I'm trying to write a book cipher decoder, and the following is what i got so far.

code = open("code.txt", "r").read() 
my_book = open("book.txt", "r").read() 
book = my_book.txt 
code_line = 0 
while code_line < 6 :
      sl = code.split('\n')[code_line]+'\n'
      paragraph_num = sl.split(' ')[0]
      line_num =  sl.split(' ')[1]
      word_num = sl.split(' ')[2]
      x = x+1

the loop changes the paragraph , line , word variables and every thing is working just fine .

but what i need now is how to specify the paragraph then the line then the word ,a for loop in the while loop would work perfectly.

so i want to get from paragraph number "paragraph_num" and line number "line_num" the word number "word_num"

that's my code file ,which I'm trying to convert into words

"paragraph number","line number","word number"

70 1 3
50 2 2
21 2 9
28 1 6
71 2 2
27 1 4

and then i want my output to look something like this

word 
word  
word 
word 
word 
word

my book "that file that i need to get the words from" looks something like this

word word word word word word word word word word word word word word word word word word word word word word word word word word word word word word word word word word word word word word word word word word word word word word word word word word word word word word word

word word word word word word word word word word word word word word word word word word word word word word word word word word word word word word word word word word word word word word word word word word word word word word word word word word word word word word word word word word word word

word word word word word word word word word word word word word word word word word word word word word word word word word word word word word word word word word word word word word word word word word word word word word word word


Solution

  • Theory

    If you want to get paragraphs out of your text, you could split by "\n\n" :

    >>> "word\n\nword\nword\n\nword".split("\n\n")
    ['word', 'word\nword', 'word']
    

    You now have a list of paragraphs. For each paragraph, you can split by "\n" and get a list of lines.

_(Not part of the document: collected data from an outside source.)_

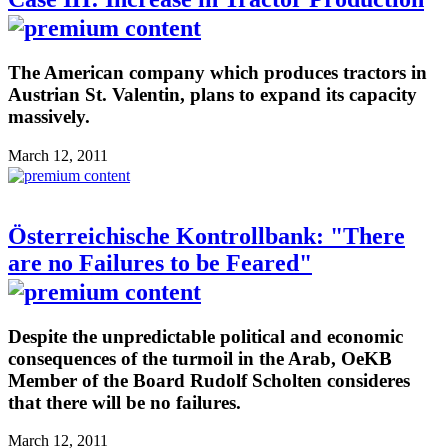
The American company which produces tractors in
Austrian St. Valentin, plans to expand its capacity
massively.
March 12, 2011
Österreichische Kontrollbank: "There
are no Failures to be Feared"
Despite the unpredictable political and economic
consequences of the turmoil in the Arab, OeKB
Member of the Board Rudolf Scholten consideres
that there will be no failures.
March 12, 2011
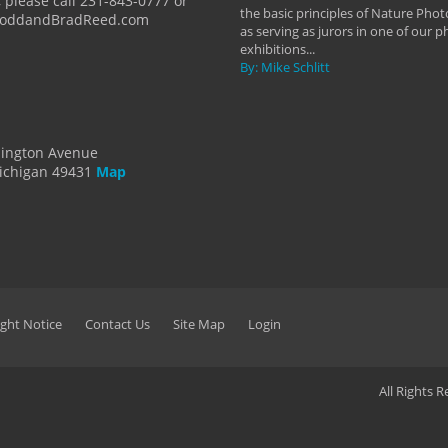
 please call 231-843-0777 or
the basic principles of Nature Phot
ToddandBradReed.com
as serving as jurors in one of our 
exhibitions...
By: Mike Schlitt
dington Avenue
ichigan 49431
Map
ght Notice
Contact Us
Site Map
Login
All Rights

    For each line, you can split without argument and get a list of words.

    Nested loops

    text = """word word word word word word word word word
    word word word word word word word
    word word word word word word word word word word word word word word word word word word word word word
    word word word word word word word word word word word word word word word word word word
    
    word word word word boat word word word word word
    word word word word word word word word word word word word word word word word word word word word word word word word word word word word word word word word word word word word word word word word word word word word word word word word word word
    
    word word word word word word word word word word word
    word word word word word word word word word word word word word word
    word word word word word word word word word word word word word word word word word word word word word word"""
    
    for i, paragraph in enumerate(text.split("\n\n")):
        for j, line in enumerate(paragraph.split("\n")):
            for k, word in enumerate(line.split()):
                print("%d, %d, %d : %s" % (i,j,k,word))
    

    It outputs :

    0, 0, 0 : word
    0, 0, 1 : word
    0, 0, 2 : word
    0, 0, 3 : word
    0, 0, 4 : word
    0, 0, 5 : word
    0, 0, 6 : word
    0, 0, 7 : word
    0, 0, 8 : word
    0, 1, 0 : word
    0, 1, 1 : word
    0, 1, 2 : word
    0, 1, 3 : word
    0, 1, 4 : word
    0, 1, 5 : word
    0, 1, 6 : word
    0, 2, 0 : word
    0, 2, 1 : word
    0, 2, 2 : word
    0, 2, 3 : word
    0, 2, 4 : word
    0, 2, 5 : word
    0, 2, 6 : word
    0, 2, 7 : word
    0, 2, 8 : word
    0, 2, 9 : word
    0, 2, 10 : word
    0, 2, 11 : word
    0, 2, 12 : word
    0, 2, 13 : word
    0, 2, 14 : word
    0, 2, 15 : word
    0, 2, 16 : word
    0, 2, 17 : word
    0, 2, 18 : word
    0, 2, 19 : word
    0, 2, 20 : word
    0, 3, 0 : word
    0, 3, 1 : word
    0, 3, 2 : word
    0, 3, 3 : word
    0, 3, 4 : word
    0, 3, 5 : word
    0, 3, 6 : word
    0, 3, 7 : word
    0, 3, 8 : word
    0, 3, 9 : word
    0, 3, 10 : word
    0, 3, 11 : word
    0, 3, 12 : word
    0, 3, 13 : word
    0, 3, 14 : word
    0, 3, 15 : word
    0, 3, 16 : word
    0, 3, 17 : word
    1, 0, 0 : word
    1, 0, 1 : word
    1, 0, 2 : word
    1, 0, 3 : word
    1, 0, 4 : boat
    1, 0, 5 : word
    1, 0, 6 : word
    

    The loops are useful to see what the required indices are.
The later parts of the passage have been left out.